The Key to Keeping Your Passwords Safe (and Secure)
Do you ever get to the office on a Monday morning, plop down to log in to your computer and realize that your start-of-the-week brain fog is making it utterly impossible to keep your work computer passwords straight from the bazillion others you are supposed to remember?
We know what you're thinking... #ButFirstCoffee
You're probably also thinking #FirstWorldProblems. But the struggle is real! If you're like us, you probably have dozens of passwords for a whole list of different websites you use.
But how do you manage them all, without choosing passwords that are too simple or writing them down somewhere?* How do you keep all of your information safe and secure?
We sat down with Senior Project Manager Bryan Gruhlke (@BryanGruhlke) to ask him for his advice.
"I use a password manager to maintain all my passwords." he said. "There are a bunch of them out there. Some are browser-based and others are stand-alone apps. I prefer apps."
Some of his reasons for using password managers from a high-level perspective are:
You only need to remember one password
You can have a different password for every website (hence more security)
Passwords can be very complex (a mix of letters, numbers and symbols)
Your passwords are available on all your devices – phone, tablet, laptop and desktop
Two words: Auto. Login. The password manager opens the webpage and logs in for you so there's no extra typing required
Here are a few options to choose from:
KeePass Password Safe (completely FREE, but you probably need to use something like DropBox or Google Drive for syncing across devices)
LastPass (FREE, upgrade to premium for $12 per year)
Dashlane (FREE, upgrade to premium for $39.99 per year)
So, which one does Bryan use?
"I recently switched from KeePass to Dashlane because it integrates more deeply with browsers on all of my devices. KeePass stands alone but I find that often I'm doing a lot of copying and pasting."

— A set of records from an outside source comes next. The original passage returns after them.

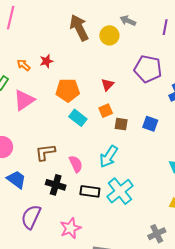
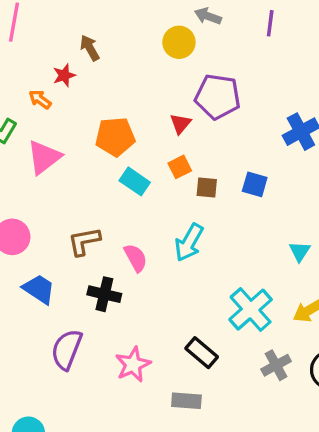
brown arrow: (79, 28) -> (90, 48), moved, size x0.6
red star: (46, 61) -> (64, 75), moved
purple pentagon: (148, 69) -> (218, 97), moved
black rectangle: (90, 191) -> (202, 353), moved, turned 36
cyan cross: (120, 191) -> (251, 310), moved

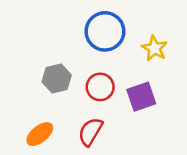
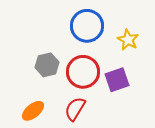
red circle: (100, 87) -> (83, 72), size x1.4

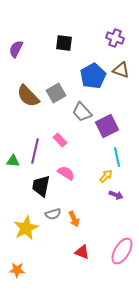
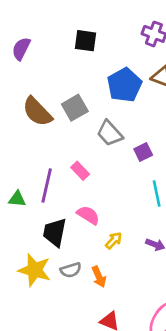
purple square: (107, 126) -> (143, 152), size x0.6
yellow arrow: (106, 176) -> (114, 241), moved
yellow star: (26, 228) -> (35, 270), moved, turned -30

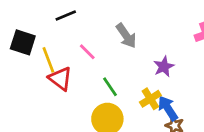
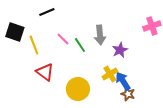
gray arrow: (126, 36) -> (100, 35), moved, turned 30
red triangle: (60, 79) -> (45, 72), moved
green line: (110, 87) -> (80, 45), moved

He also prefers Dashlane because "it puts an extension into Chrome, has an auto login feature and makes auto synching more integrated. It also acts as a digital wallet that saves credit card information and even address information. It's definitely worth the annual subscription price."

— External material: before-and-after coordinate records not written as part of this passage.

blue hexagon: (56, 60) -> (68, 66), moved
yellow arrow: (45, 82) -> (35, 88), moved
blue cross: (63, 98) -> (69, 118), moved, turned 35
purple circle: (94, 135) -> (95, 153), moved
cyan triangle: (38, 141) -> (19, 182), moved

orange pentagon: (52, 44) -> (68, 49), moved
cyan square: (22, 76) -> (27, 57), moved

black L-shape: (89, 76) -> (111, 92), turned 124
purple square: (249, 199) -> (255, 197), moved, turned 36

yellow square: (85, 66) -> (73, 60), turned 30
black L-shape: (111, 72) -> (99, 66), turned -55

Finally, a password manager that makes this digital life we lead easier to manage and a little less risky.
*Don’t you dare do it!
Special note: Since this initial write-up, Bryan has actually switched back from Dashlane to KeePass because of one feature he grew to not care for: Dashlane’s automatic logging in. Not being able to see every login page made it difficult for him to see what the pages would look like on the sites Visionary currently builds for our clients. Unless you yourself build multiple sites, this shouldn’t be problematic for you.